▶ **Records shown**
- Opening Delimiter -

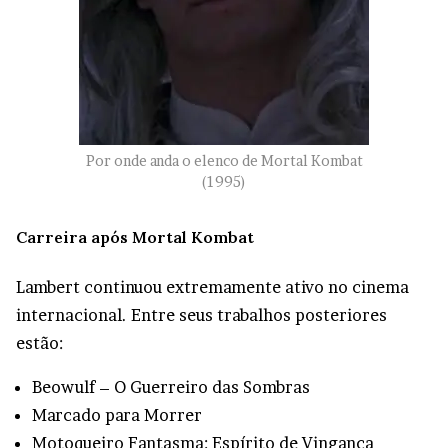
Por onde anda o elenco de Mortal Kombat
(1995)
Carreira após Mortal Kombat
Lambert continuou extremamente ativo no cinema
internacional. Entre seus trabalhos posteriores
estão:
Beowulf – O Guerreiro das Sombras
Marcado para Morrer
Motoqueiro Fantasma: Espírito de Vingança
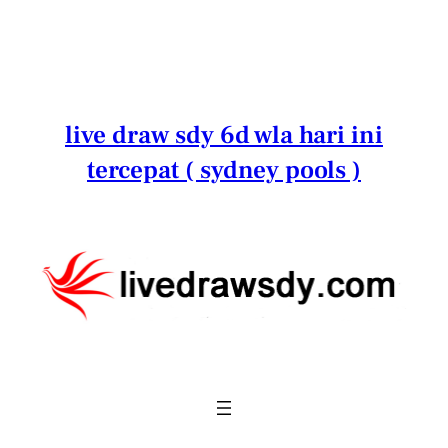
Lewati
ke
konten
live draw sdy 6d wla hari ini
tercepat ( sydney pools )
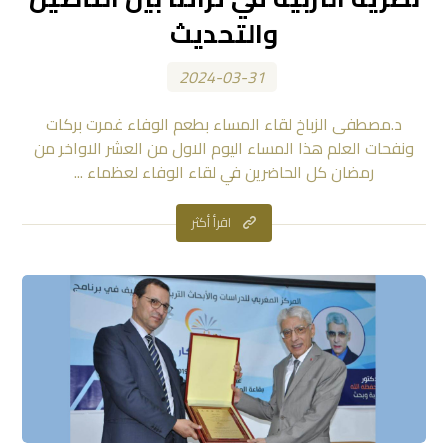
والتحديث
2024-03-31
د.مصطفى الزباخ لقاء المساء بطعم الوفاء غمرت بركات
ونفحات العلم هذا المساء اليوم الاول من العشر الاواخر من
رمضان كل الحاضرين في لقاء الوفاء لعظماء ...
اقرأ أكثر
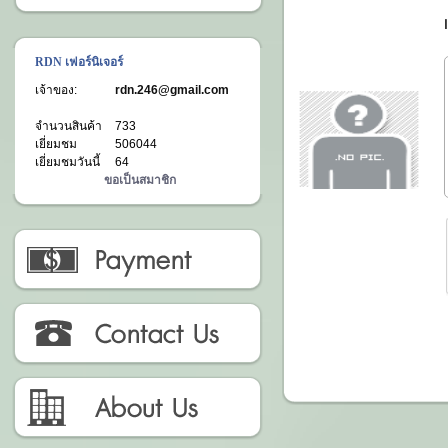
RDN เฟอร์นิเจอร์
เจ้าของ:
rdn.246@gmail.com
จำนวนสินค้า
733
เยี่ยมชม
506044
เยี่ยมชมวันนี้
64
ขอเป็นสมาชิก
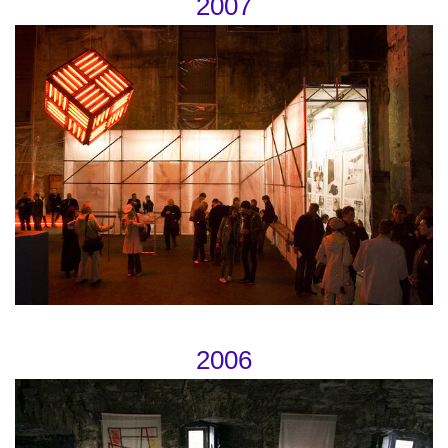
2007
2006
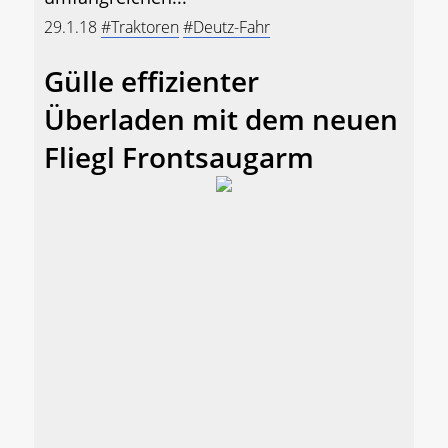
29.1.18
#Traktoren
#Deutz-Fahr
Gülle effizienter
Überladen mit dem neuen
Fliegl Frontsaugarm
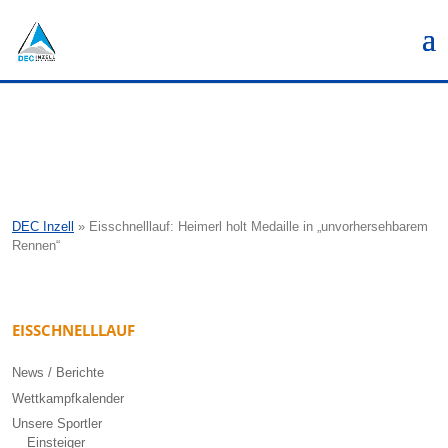
DEC Inzell
»
Eisschnelllauf: Heimerl holt Medaille in „unvorhersehbarem
Rennen“
EISSCHNELLLAUF
News / Berichte
Wettkampfkalender
Unsere Sportler
Einsteiger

- Closing Delimiter -

▶ **Task item**
For the records above, output each one exactly and skip any image.

▶ **Output for this exercise**
Por onde anda o elenco de Mortal Kombat
(1995)
Carreira após Mortal Kombat
Lambert continuou extremamente ativo no cinema
internacional. Entre seus trabalhos posteriores
estão:
Beowulf – O Guerreiro das Sombras
Marcado para Morrer
Motoqueiro Fantasma: Espírito de Vingança
Lewati
ke
konten
live draw sdy 6d wla hari ini
tercepat ( sydney pools )
والتحديث
2024-03-31
د.مصطفى الزباخ لقاء المساء بطعم الوفاء غمرت بركات
ونفحات العلم هذا المساء اليوم الاول من العشر الاواخر من
رمضان كل الحاضرين في لقاء الوفاء لعظماء ...
اقرأ أكثر
RDN เฟอร์นิเจอร์
เจ้าของ:
rdn.246@gmail.com
จำนวนสินค้า
733
เยี่ยมชม
506044
เยี่ยมชมวันนี้
64
ขอเป็นสมาชิก
2007
2006
29.1.18
#Traktoren
#Deutz-Fahr
Gülle effizienter
Überladen mit dem neuen
Fliegl Frontsaugarm
DEC Inzell
»
Eisschnelllauf: Heimerl holt Medaille in „unvorhersehbarem
Rennen“
EISSCHNELLLAUF
News / Berichte
Wettkampfkalender
Unsere Sportler
Einsteiger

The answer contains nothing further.